*** Data under study

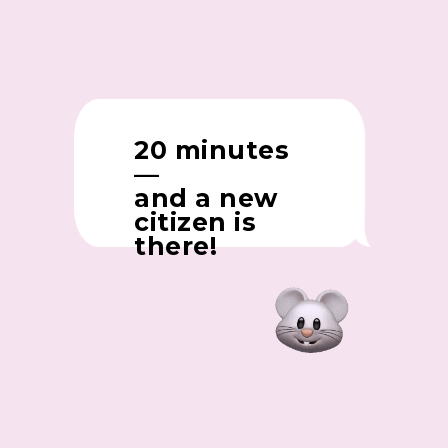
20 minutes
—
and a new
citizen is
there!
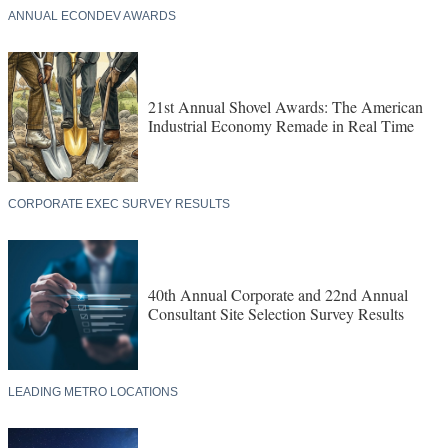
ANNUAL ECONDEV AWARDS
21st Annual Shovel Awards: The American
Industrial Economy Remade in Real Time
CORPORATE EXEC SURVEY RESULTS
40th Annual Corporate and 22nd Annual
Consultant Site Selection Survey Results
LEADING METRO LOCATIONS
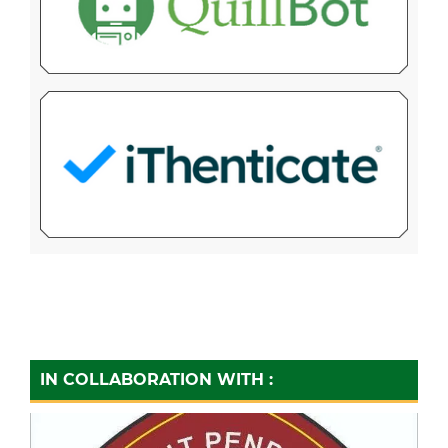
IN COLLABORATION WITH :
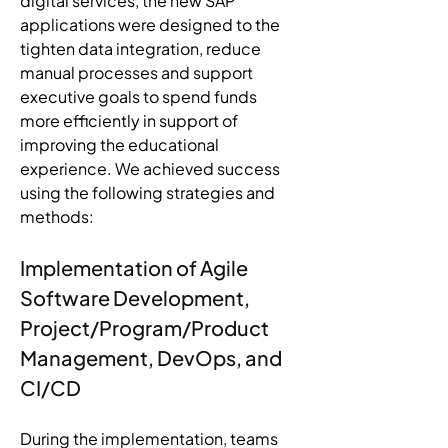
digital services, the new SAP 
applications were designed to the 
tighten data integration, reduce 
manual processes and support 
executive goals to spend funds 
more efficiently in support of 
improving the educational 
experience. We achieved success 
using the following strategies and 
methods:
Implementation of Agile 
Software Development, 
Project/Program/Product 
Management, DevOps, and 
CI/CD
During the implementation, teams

******
*** Data under study

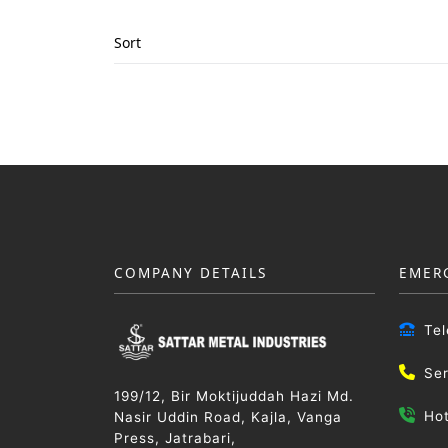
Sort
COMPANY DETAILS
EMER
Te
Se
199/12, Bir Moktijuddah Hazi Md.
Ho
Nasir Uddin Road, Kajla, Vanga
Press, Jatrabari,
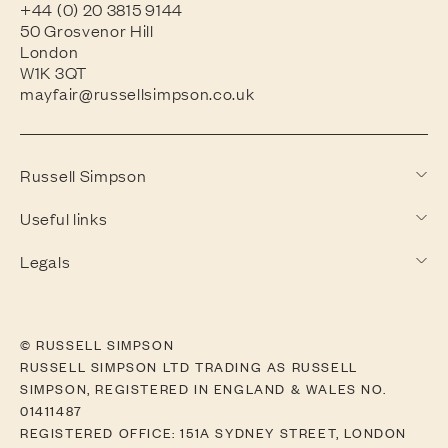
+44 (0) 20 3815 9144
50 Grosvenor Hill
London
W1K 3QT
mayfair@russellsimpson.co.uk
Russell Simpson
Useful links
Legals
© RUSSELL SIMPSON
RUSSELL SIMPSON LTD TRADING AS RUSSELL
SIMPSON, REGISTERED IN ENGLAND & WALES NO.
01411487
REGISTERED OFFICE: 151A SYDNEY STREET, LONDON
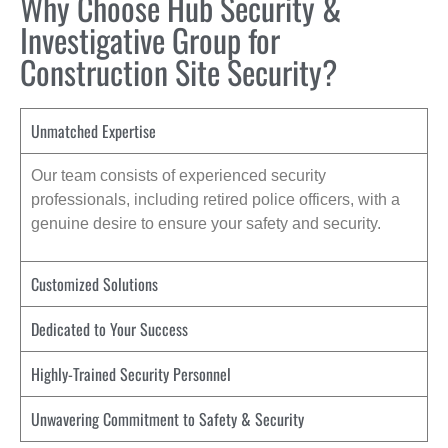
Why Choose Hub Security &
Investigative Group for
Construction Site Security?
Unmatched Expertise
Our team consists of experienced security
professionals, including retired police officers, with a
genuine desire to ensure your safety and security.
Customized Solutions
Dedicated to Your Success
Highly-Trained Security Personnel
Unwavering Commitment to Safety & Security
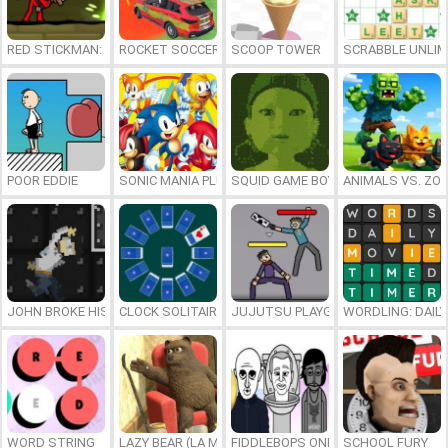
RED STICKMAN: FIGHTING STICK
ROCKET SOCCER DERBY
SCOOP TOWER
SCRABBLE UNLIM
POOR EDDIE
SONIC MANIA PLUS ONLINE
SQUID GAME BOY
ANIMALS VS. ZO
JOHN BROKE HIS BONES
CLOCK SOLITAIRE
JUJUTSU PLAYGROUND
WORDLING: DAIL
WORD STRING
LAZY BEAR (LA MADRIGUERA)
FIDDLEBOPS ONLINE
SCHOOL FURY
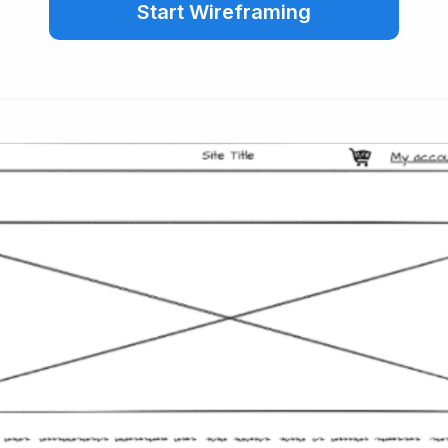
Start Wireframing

******

--- Work order ---
Reply with the number of lines in the data above that contain "support", and with nothing else.

--- Completed exercise ---
2